La sua storia comincia circa tredici anni fa, quasi per caso, quando una dottoressa della struttura in cui faceva volontariato lo osserva correre e lo incoraggia a prendere sul serio quel talento naturale. Da lì, l’ingresso nei Runners Bergamo e l’inizio di un percorso che oggi lo ha portato a correre su distanze di 100/120 km, il suo “range ideale”.

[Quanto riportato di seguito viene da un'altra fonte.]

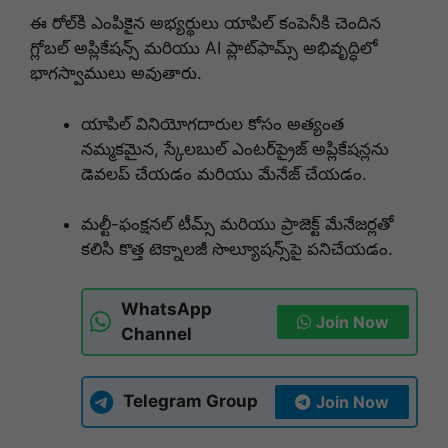
ఈ రోల్‌కి ఎంపికైన అభ్యర్థులు యాపిల్ కంపెనీకి చెందిన
గ్లోబల్ అప్లికేషన్స్ మరియు AI ప్లాట్‌ఫామ్స్ అభివృద్ధిలో
భాగస్వాములు అవుతారు.
యాపిల్ వినియోగదారుల కోసం అత్యంత
నమ్మకమైన, స్కేలబుల్ ఎంటర్‌ప్రైజ్ అప్లికేషన్లను
డెవలప్ చేయడం మరియు మేనేజ్ చేయడం.
మల్టీ-ఫంక్షనల్ టీమ్స్ మరియు ప్రాజెక్ట్ మేనేజర్లతో
కలిసి కొత్త టెక్నాలజీ సొల్యూషన్స్‌పై పనిచేయడం.
WhatsApp
Join Now
Channel
Telegram Group
Join Now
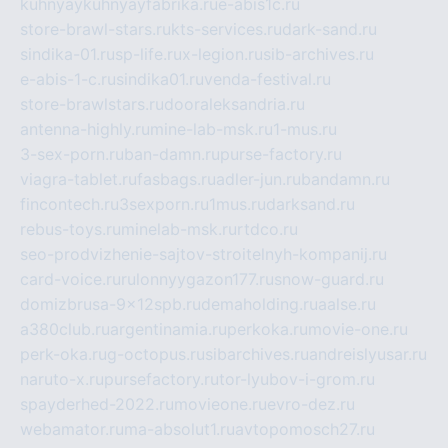
kuhnyaykuhnyayfabrika.ru
e-abis1c.ru
store-brawl-stars.ru
kts-services.ru
dark-sand.ru
sindika-01.ru
sp-life.ru
x-legion.ru
sib-archives.ru
e-abis-1-c.ru
sindika01.ru
venda-festival.ru
store-brawlstars.ru
dooraleksandria.ru
antenna-highly.ru
mine-lab-msk.ru
1-mus.ru
3-sex-porn.ru
ban-damn.ru
purse-factory.ru
viagra-tablet.ru
fasbags.ru
adler-jun.ru
bandamn.ru
fincontech.ru
3sexporn.ru
1mus.ru
darksand.ru
rebus-toys.ru
minelab-msk.ru
rtdco.ru
seo-prodvizhenie-sajtov-stroitelnyh-kompanij.ru
card-voice.ru
rulonnyygazon177.ru
snow-guard.ru
domizbrusa-9x12spb.ru
demaholding.ru
aalse.ru
a380club.ru
argentinamia.ru
perkoka.ru
movie-one.ru
perk-oka.ru
g-octopus.ru
sibarchives.ru
andreislyusar.ru
naruto-x.ru
pursefactory.ru
tor-lyubov-i-grom.ru
spayderhed-2022.ru
movieone.ru
evro-dez.ru
webamator.ru
ma-absolut1.ru
avtopomosch27.ru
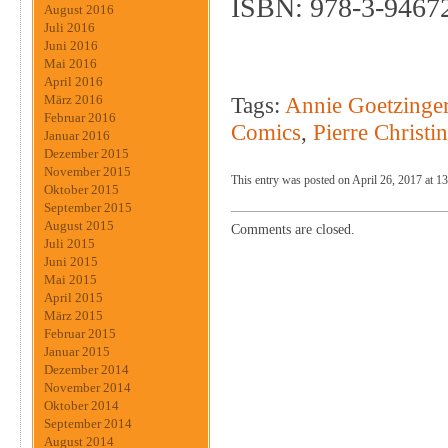
ISBN: 978-3-9467
August 2016
Juli 2016
Juni 2016
Mai 2016
April 2016
Tags:
Annie Goetzinge
März 2016
Februar 2016
Comics
,
Pierre Christin
Januar 2016
Dezember 2015
November 2015
This entry was posted on April 26, 2017 at 13
Oktober 2015
September 2015
August 2015
Comments are closed.
Juli 2015
Juni 2015
Mai 2015
April 2015
März 2015
Februar 2015
Januar 2015
Dezember 2014
November 2014
Oktober 2014
September 2014
August 2014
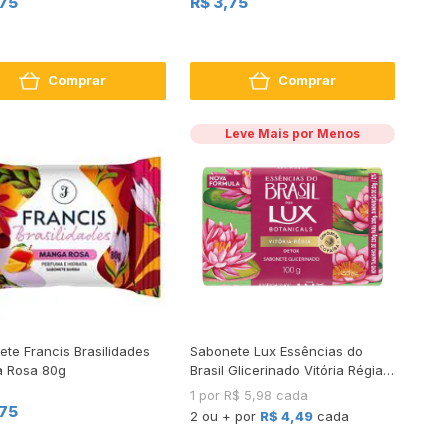
,75
R$ 3,75
Comprar
Comprar
Leve Mais por Menos
te Francis Brasilidades
Sabonete Lux Essências do
 Rosa 80g
Brasil Glicerinado Vitória Régia
100g
1 por R$ 5,98 cada
,75
2 ou + por
R$ 4,49
cada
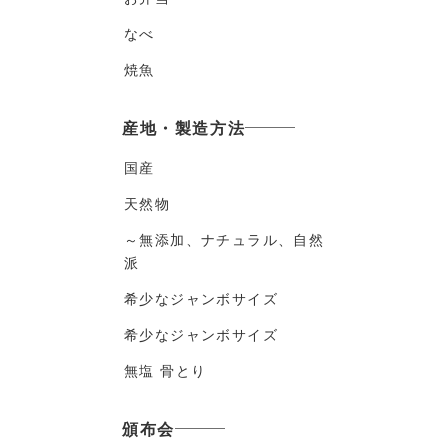
なべ
焼魚
産地・製造方法
国産
天然物
～無添加、ナチュラル、自然
派
希少なジャンボサイズ
希少なジャンボサイズ
無塩 骨とり
頒布会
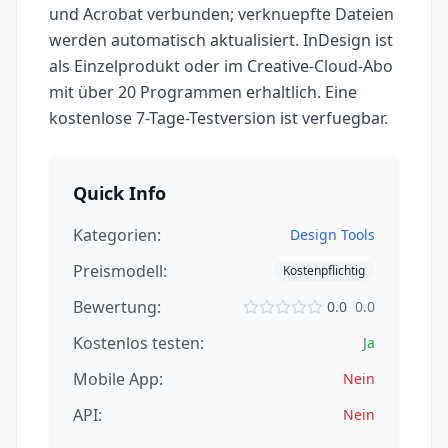
und Acrobat verbunden; verknuepfte Dateien
werden automatisch aktualisiert. InDesign ist
als Einzelprodukt oder im Creative-Cloud-Abo
mit über 20 Programmen erhaltlich. Eine
kostenlose 7-Tage-Testversion ist verfuegbar.
Quick Info
Kategorien:
Design Tools
Preismodell:
Kostenpflichtig
Bewertung:
0.0
0.0
Kostenlos testen:
Ja
Mobile App:
Nein
API:
Nein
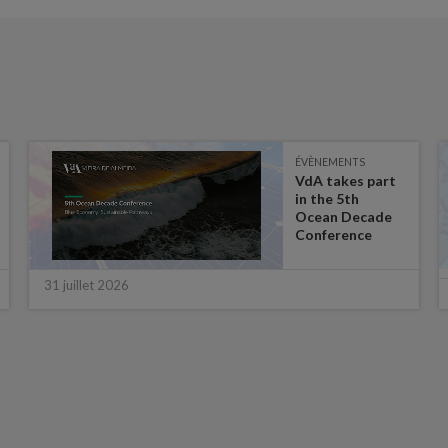
ÉVÈNEMENTS
VdA takes part
in the 5th
Ocean Decade
Conference
31 juillet 2026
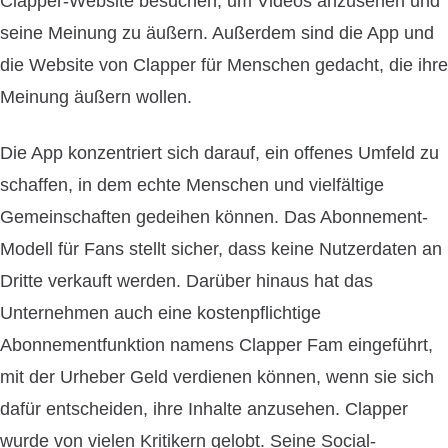
Clapper-Website besuchen, um Videos anzusehen und
seine Meinung zu äußern. Außerdem sind die App und
die Website von Clapper für Menschen gedacht, die ihre
Meinung äußern wollen.
Die App konzentriert sich darauf, ein offenes Umfeld zu
schaffen, in dem echte Menschen und vielfältige
Gemeinschaften gedeihen können. Das Abonnement-
Modell für Fans stellt sicher, dass keine Nutzerdaten an
Dritte verkauft werden. Darüber hinaus hat das
Unternehmen auch eine kostenpflichtige
Abonnementfunktion namens Clapper Fam eingeführt,
mit der Urheber Geld verdienen können, wenn sie sich
dafür entscheiden, ihre Inhalte anzusehen. Clapper
wurde von vielen Kritikern gelobt. Seine Social-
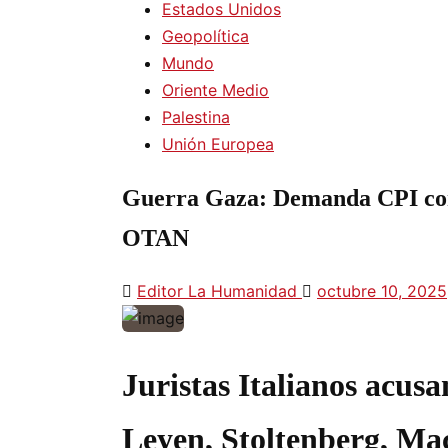
Estados Unidos
Geopolítica
Mundo
Oriente Medio
Palestina
Unión Europea
Guerra Gaza: Demanda CPI con
OTAN
Editor La Humanidad
octubre 10, 2025
Juristas Italianos acus
Leyen, Stoltenberg, Mac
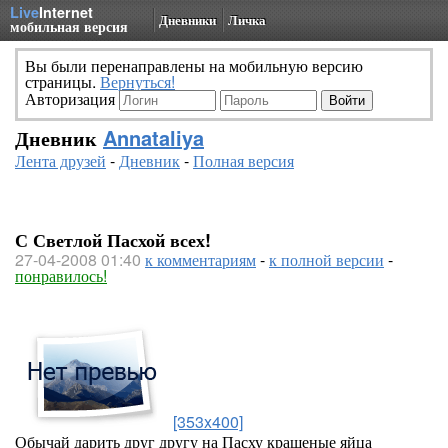
Live
Internet
Дневники
Личка
мобильная версия
Вы были перенаправлены на мобильную версию
страницы.
Вернуться!
Авторизация
Дневник
Annataliya
Лента друзей
-
Дневник
-
Полная версия
С Светлой Пасхой всех!
27-04-2008 01:40
к комментариям
-
к полной версии
-
понравилось!
[353x400]
Обычай дарить друг другу на Пасху крашеные яйца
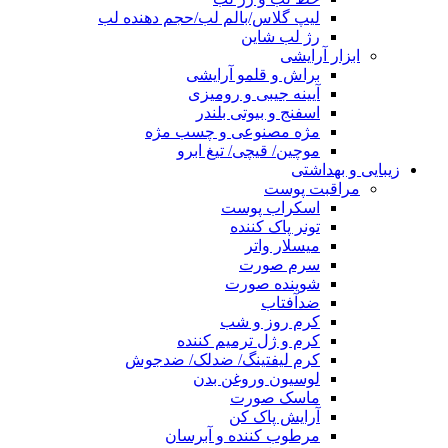
لیپ گلاس/بالم لب/حجم دهنده لب
رژ لب شاین
ابزار آرایشی
براش و قلمو آرایشی
آیینه جیبی و رومیزی
اسفنج و بیوتی بلندر
مژه مصنوعی و چسب مژه
موچین/ قیچی/ تیغ ابرو
زیبایی و بهداشتی
مراقبت پوست
اسکراب پوست
تونر پاک کننده
میسلار واتر
سرم صورت
شوینده صورت
ضدآفتاب
کرم روز و شب
کرم و ژل ترمیم کننده
کرم لیفتینگ/ ضدلک/ ضدجوش
لوسیون وروغن بدن
ماسک صورت
آرایش پاک کن
مرطوب کننده و آبرسان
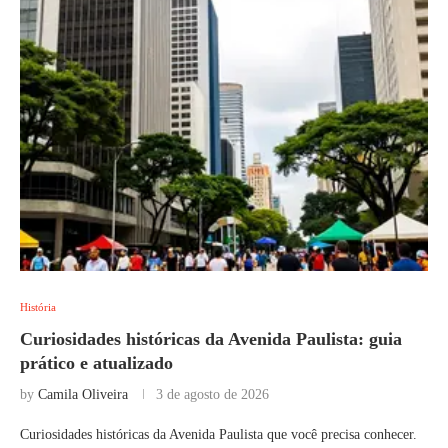
História
Curiosidades históricas da Avenida Paulista: guia
prático e atualizado
by
Camila Oliveira
3 de agosto de 2026
Curiosidades históricas da Avenida Paulista que você precisa conhecer.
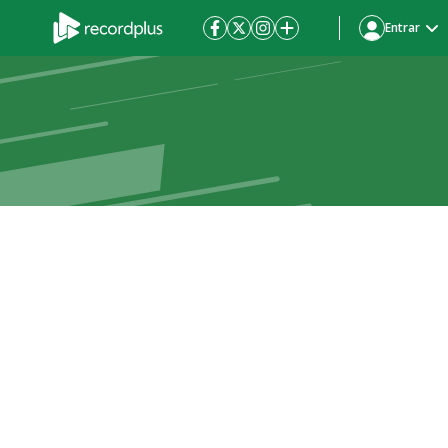
Entrar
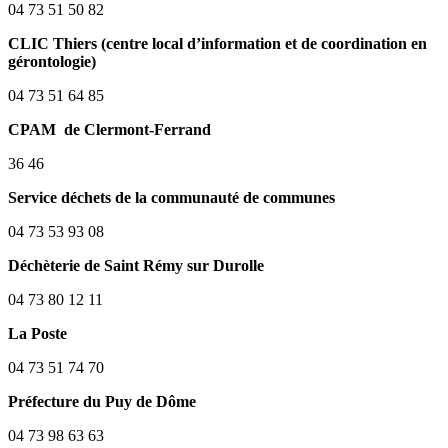
04 73 51 50 82
CLIC Thiers (centre local d’information et de coordination en
gérontologie)
04 73 51 64 85
CPAM de Clermont-Ferrand
36 46
Service déchets de la communauté de communes
04 73 53 93 08
Déchèterie de Saint Rémy sur Durolle
04 73 80 12 11
La Poste
04 73 51 74 70
Préfecture du Puy de Dôme
04 73 98 63 63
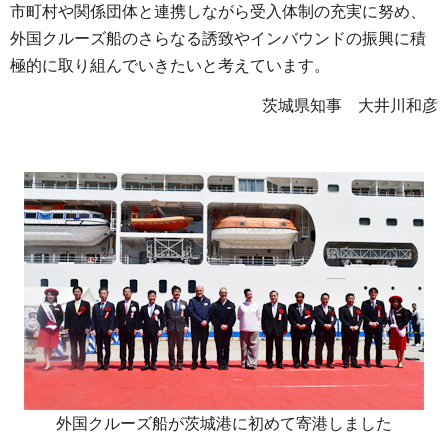
市町村や関係団体と連携しながら受入体制の充実に努め、
外国クルーズ船のさらなる誘致やインバウンドの振興に積
極的に取り組んでいきたいと考えています。
茨城県知事
大井川
和彦
外国クルーズ船が茨城港に初めて寄港しました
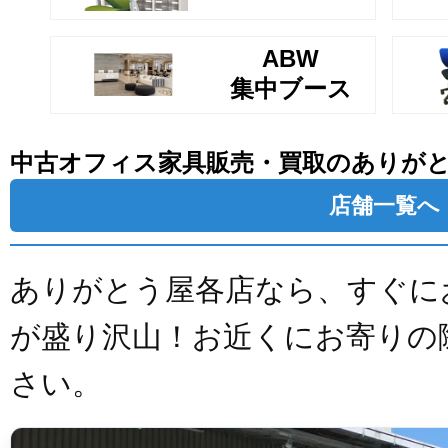
ABW
集中ブース
中古オフィス家具販売・買取のありが
店舗一覧へ
ありがとう屋各店なら、すぐに
が盛り沢山！お近くにお寄りの
さい。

“Nei primi anni mi allenavo un po’ a caso — racconta sorridendo — poi ho deciso di affidarmi a un allenatore. A un certo punto, però, ho sentito calare la passione, e ho capito che dovevo cambiare. Ora mi segue un professionista che è anche un grande amico: mi prepara tabelle settimanali con allenamenti sempre diversi, che alternano corsa e palestra. Mi alleno sette giorni su sette, anche due volte al giorno”.
Non solo allenamento fisico, ma anche attenzione alla nutrizione. Carminati segue un’alimentazione vegetariana: “Diversi studi dimostrano che eliminare carne e pesce può aiutare a ridurre le infiammazioni e accorciare i tempi di recupero. Su di me ha funzionato”.
Le sue imprese parlano da sole. Tra le più dure, il Tor des Géants, la leggendaria gara trail di 330 km con 30.000 metri di dislivello in Valle d’Aosta. “Ci ho messo sei giorni. Il problema più grande? Il sonno. Ho dormito al massimo otto ore in totale, e anche il cibo è stato una sfida continua”.
Anche l’asfalto ha il suo inferno, come la 9 Colli Running, seconda ultramaratona più dura al mondo: 202 km in autosufficienza, da Cesenatico, attraversando gli Appennini. “Sono arrivato quinto assoluto, secondo italiano. Sono partito a mezzogiorno e ho tagliato il traguardo alle dieci del mattino successivo. Ancora oggi non mi sono ripreso del tutto”.
Il prossimo sogno? La Badwater 135, la gara più estrema del mondo, che si tiene ogni luglio nella Death Valley, in California: 217 km con temperature che superano i 45 gradi.
Quando gli chiedo perché lo fa, Daniele non ha dubbi: “Corro per un senso di libertà. E per diventare una persona migliore. Lo sport, con le sue regole non scritte, ti insegna molto più di tante università”.
Oggi condivide la sua passione anche con i ragazzi della comunità in cui lavora, organizzando uscite nella natura per avvicinarli alla corsa e alla montagna. Il suo consiglio per chi vuole iniziare? “Fallo con passione e consapevolezza. Non serve essere super atleti: se te la senti, sei già a buon punto”.
Una corsa dopo l’altra, Daniele Carminati non conquista solo traguardi. Parlare con Daniele Carminati è stato molto più di un’intervista: è stata un’esperienza profondamente ispirante. La sua umiltà, la sua disciplina e il modo in cui riesce a trasformare la fatica in crescita personale lasciano il segno. Un esempio autentico di come lo sport possa insegnare a vivere meglio.